September 2014

Did you know that September is International Childhood Cancer Awareness Month?

In Australia, more than 600 children are diagnosed with cancer each year and tragically, one in six children dies as a result.

Around the country, research projects are underway with the aim of improving diagnosis and treatment for children. Cancer Councils fund a number of research projects directly related to cancers that impact children, such as leukaemia, brain tumours, lymphoma and many others. For example, Cancer Council NSW is funding research that is trying to develop a new treatment for neuroblastoma to stop the cancer from growing and spreading You can find more information on Cancer Council research via our website.

Childhood cancer is relatively rare and for that reason, collaborations with multiple centres around the world are important to get large enough samples for clinical trials and research. It is important to acknowledge the role of children’s cancer charities in Australia and around the world who contribute to research in this field, such as the in Australia, who also promote Childhood Cancer Awareness Month.

An important facilitator of research is the repository and maintenance of data. Cancer Council Queensland independently funds and manages the Australian Paediatric Cancer Registry, one of the few national registers of childhood cancer in the world. The registry records clinical and treatment information on all children diagnosed with cancer in Australia.

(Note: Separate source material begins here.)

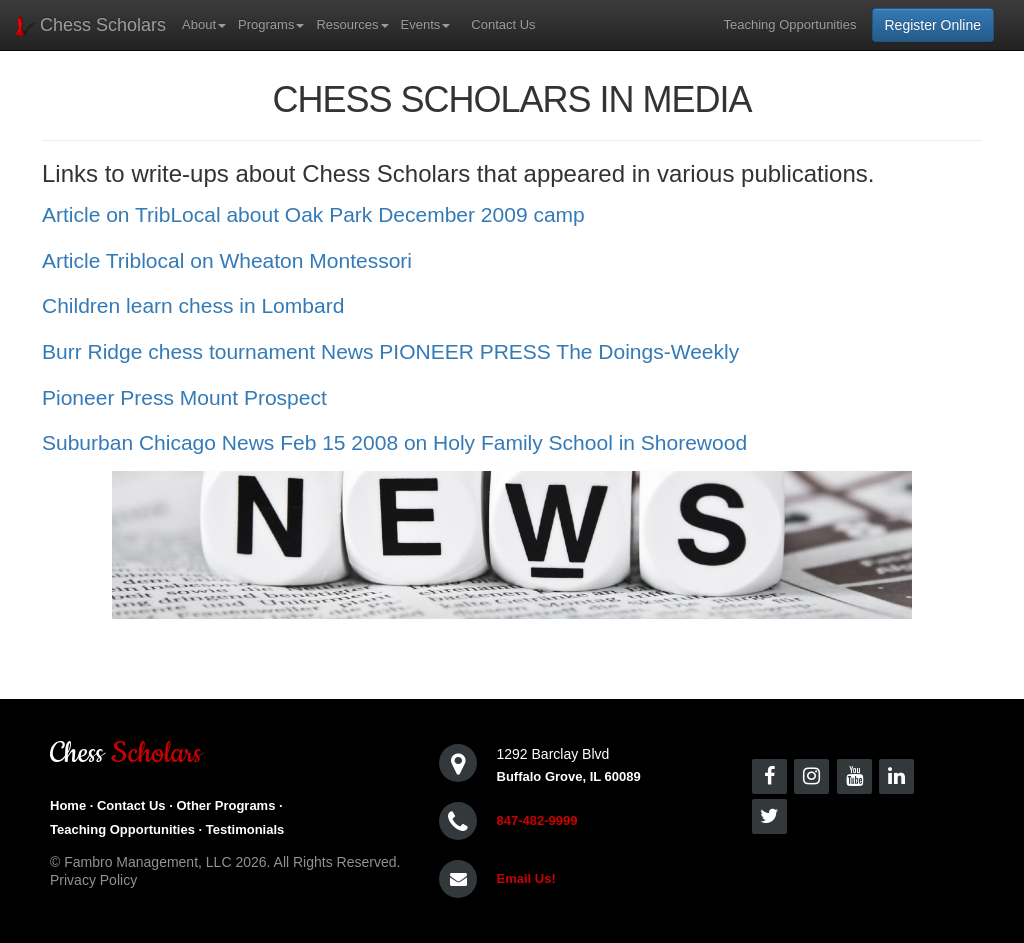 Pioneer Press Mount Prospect (184, 397)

A critical aspect of our work in children’s cancers is to provide information and support to children and their families. As well as our range of cancer publications, we provide confidential phone information and support via Cancer Council 13 11 20*. We also have an online forum and resources, such as those provided by Cancer Council Victoria. And we provide the opportunity for families to share their stories, such as that of Jack Norman. At age 6, Jack is about to start his third round of radiotherapy and is facing his future with tenacity and hope.

To assist GPs and health professionals, Cancer Council has recently produced a ‘red flags’ guide to alert health professionals to the warning signs of cancer in children.

The challenge of childhood cancers is enormous, yet we are making progress, with the five year survival rate for childhood cancers in Australia improving since the 1980s from 68% to 81%.